Papille si guarda alle spalle, del ragazzino non c’è traccia. Corre verso il retro del casolare fino all’entrata della cantina che ha chiuso alle spalle del gruppo di africani. La botola ora è aperta. Fuori, in silenzio, fermi, ci sono tutti i braccianti. Il più anziano tiene le spalle del bambino.
– Ha aperto la botola terrorizzato. Non vogliamo fargli del male. È libero. – Dice.
– As-spettate qui.
Papille alza una mano. E si allontana. La notte è scura, la luce della mezza luna illumina di una luce pallida parte della radura intorno al casolare. Papille si muove come un’ombra. Torna da Renato per legarlo, per sincerarsi sia morto, per sicurezza. Ma il corpo non c’è più. Papille sente un brivido drizzargli la pelle su tutto il corpo. Si guarda intorno. Muove la testa veloce, confuso. Niente. Silenzio.
Poi lo vede. Enorme. Di nuovo in piedi zoppica e si regge al muro. Ha il volto coperto di nero. Sangue misto a terra nel buio. Si muove a scatti, trascina una gamba, si lascia e barcolla. Papille indietreggia, lui si muove per rimanere in equilibrio e non cade. Sembra resistere. Ha sul corpo ferite per cui un uomo della stazza di Papille sarebbe già morto.
Indietreggia molto, veloce, fino ai braccianti. Loro sono ancora lì, fermi.
E poco dopo Renato svolta da dietro il muro di cinta e appare, ancora più malconcio illuminato dalla luna da sembrare mostruoso. Il bambino alla sua vista chiude gli occhi.
– Negri. Uccideteli, – la voce di Renato esce flebile, sembra soffocata. – Uccideteli.
Poi cade a terra e il rumore è quello di un grosso pezzo di carne sbattuto sulla paglia.
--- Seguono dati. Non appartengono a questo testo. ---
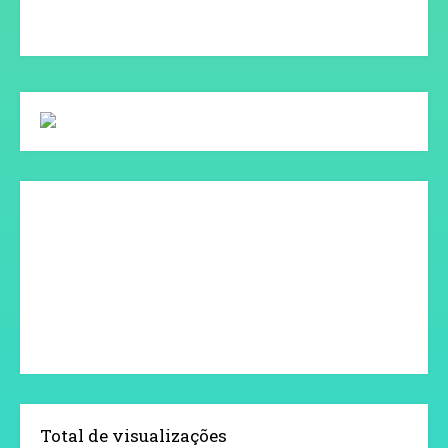
Total de visualizações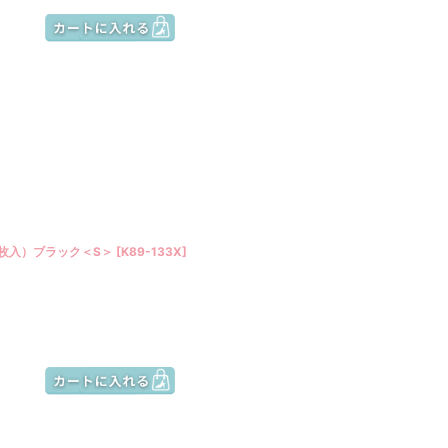
5枚入）ブラック＜S＞
[
K89-133X
]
Papille si gira verso il gruppo. Guarda il ragazzino, poi negli occhi l’anziano. Lui ricambia lo sguardo, poi fa un cenno con la mano e con il viso al giovane alla sua destra di muoversi.
Il giovane scatta verso Papille che con la testa accenna un no e resta immobile. Ma il ragazzo lo supera, raggiunge Renato e si china accanto a lui. Poi lo prende per le ascelle e lo trascina verso il gruppo. Papille guarda sfilare il corpo senza mutare espressione.
Ora Renato a terra è in mezzo ai braccianti. Si muove ancora, muove le mani. Un uomo gli sferra un calcio sulla faccia, un altro sputa a terra. Papille crede di intravedere lo sputo finire sulla nuca di Renato.
– Fermi. Non davanti a lui.
L’anziano guarda il bambino e lo libera con una spinta morbida, lui d’istinto corre verso Papille e lo abbraccia.
Poi, sempre con un comando silenzioso, indica la botola. I quattro ragazzi più giovani prendono il corpo di Renato, superano il gruppo e una volta sopra le scale lo lanciano giù e poi uno a uno iniziano a scendere. Papille prende il telefono dell’albanese dalla tasca. La batteria è ancora carica. L’unico numero che conosce a memoria è quello di Nico. Inizia a comporlo, ma un fischio lo interrompe. Alza lo sguardo.
Nella penombra, l’anziano alza una mano, calmo, per ringraziarlo.
– Avevi ragione prima, scusami se non l’ho capito subito.
Papille annuisce, poi lo guarda scendere fino a che non sente il legno della botola sbattere sul ferro e chiudersi di nuovo.